Fail to pay a due fee and you will receive a penalty of £120, reduced to £60 if paid within 14 days.
Do I have to pay the Bath Clean Air Zone charge?
If your vehicle is one of the types listed above and you enter the zone you will have to pay, but exemptions do exist.
Exemptions can be national or local, with national ones being automatically applied and covering military and historic vehicles, as well as certain agriculture vehicles and ones retrofitted with exhaust treatment systems.
Bath and North East Somerset Council also offers its own exemptions.
If you have a motorhome or horse transporter and do not use these for commercial purposes you can apply for an exemption that reduces the £100 daily charge to £9. Emergency-service vehicles are also exempt.
You need to apply for local exemptions, and this can be done on the council’s website.
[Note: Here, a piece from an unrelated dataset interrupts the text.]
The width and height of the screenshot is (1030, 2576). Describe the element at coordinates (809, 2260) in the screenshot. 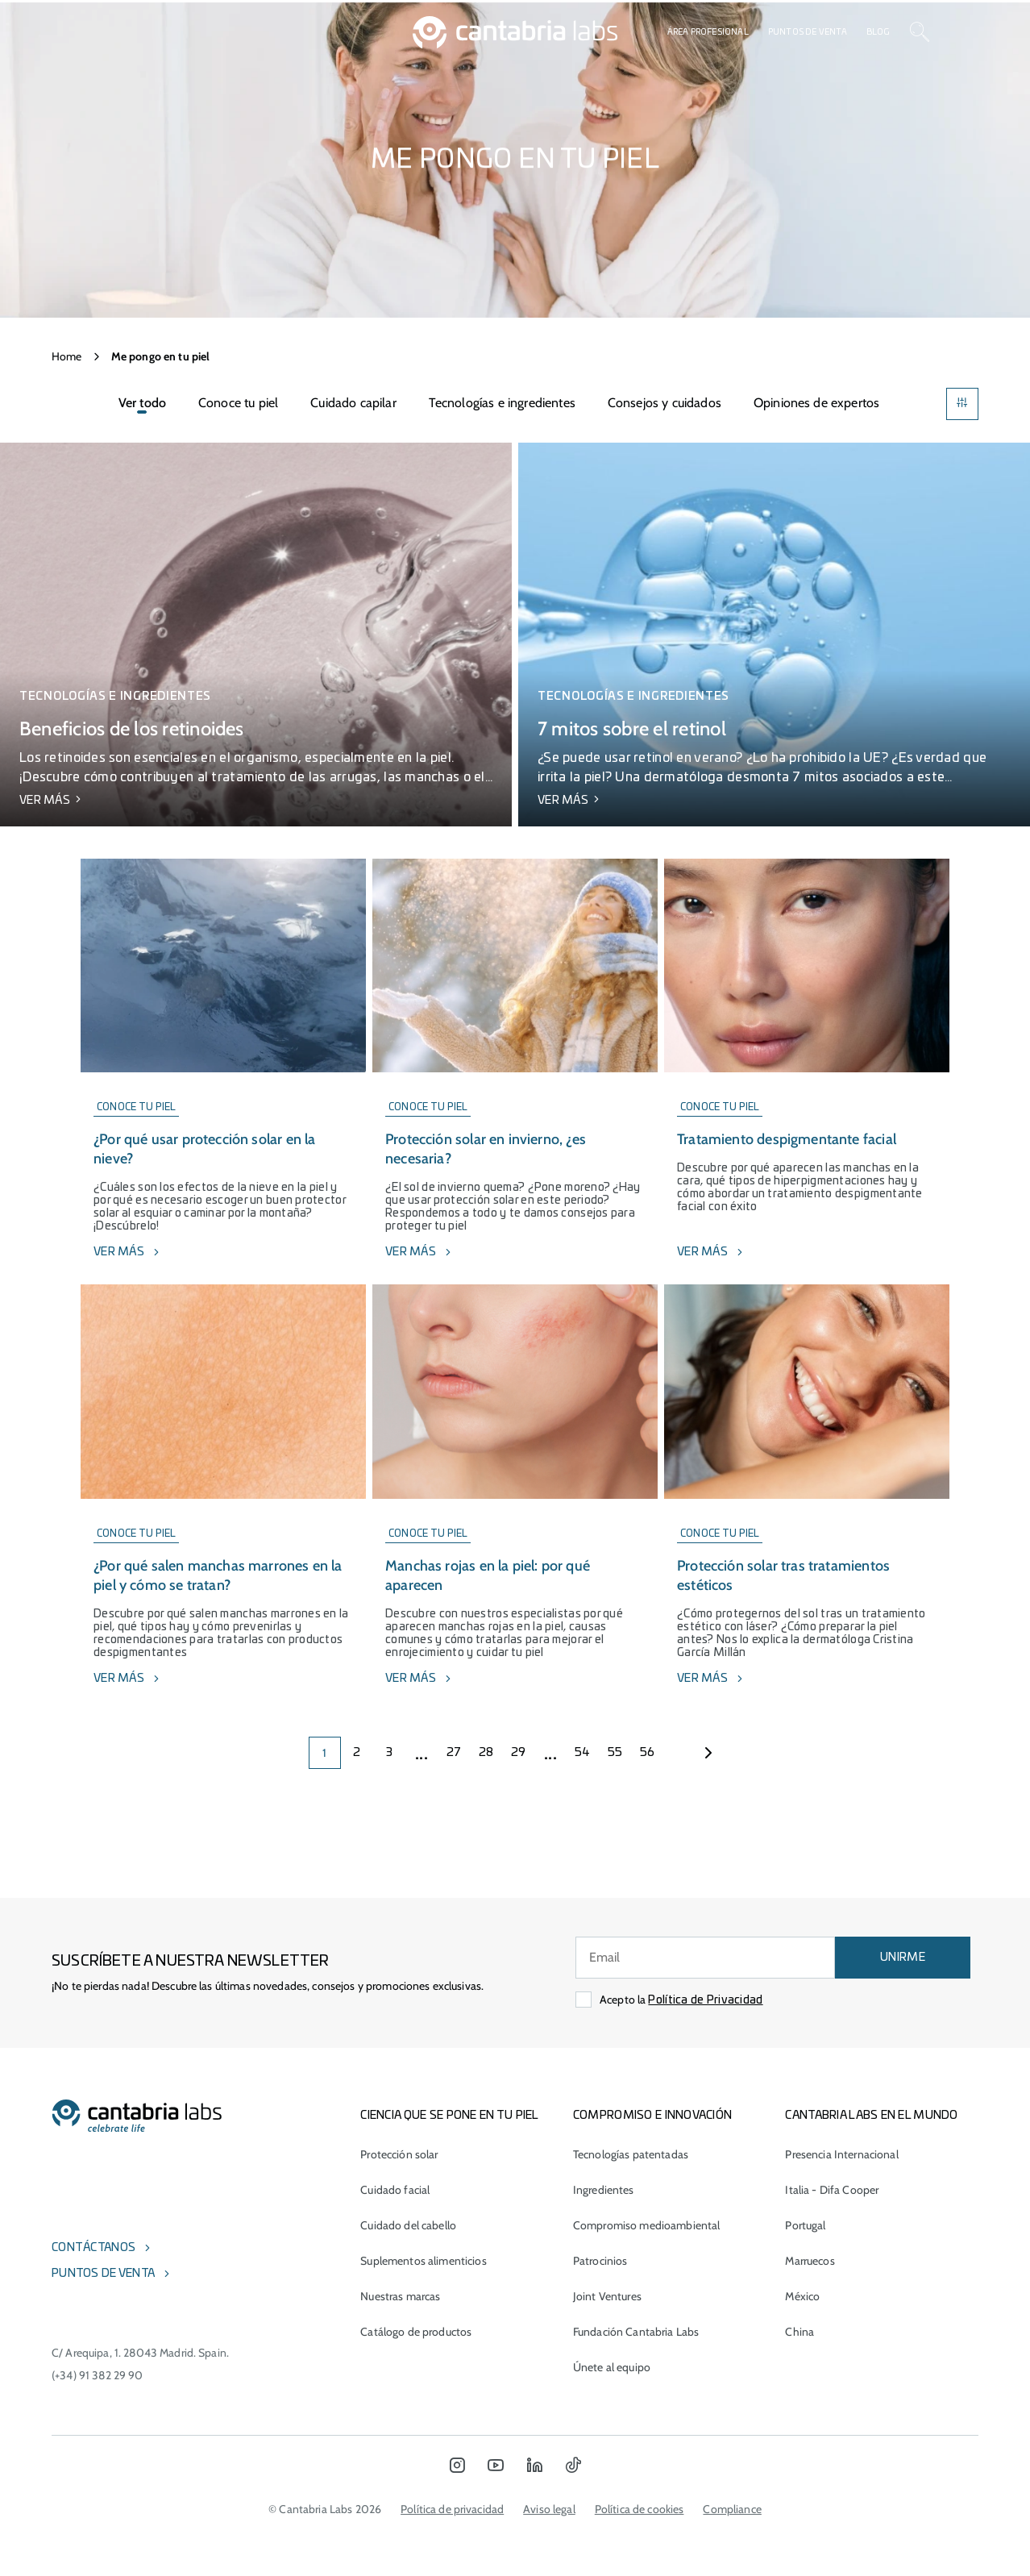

Exemptions used to be offered for wheelchair accessible vehicles and Blue Badge holders, but these ceased to be offered in March 2023.
Can I appeal a Bath Clean Air Zone charge?
If you think you have been fined incorrectly for driving into Bath’s CAZ you can challenge it up to 28 days after it was issued.
Head to Bath and North East Somerset Council’s website to challenge a penalty. If you challenge it within 14 days and the challenge is rejected you will only have to pay the reduced £60 fine.
Is there any financial support to adapt or replace a vehicle so it’s compliant?
Bath and North East Somerset Council used to offer financial assistance to help people replace non-compliant vehicles, with up to £4,500 offered for non-compliant taxis and vans, up to £20,000 for non-compliant lorries, and up to £35,000 for buses and coaches.
After funding almost 1,000 people replace their vehicles, though, grant applications were closed in September 2022.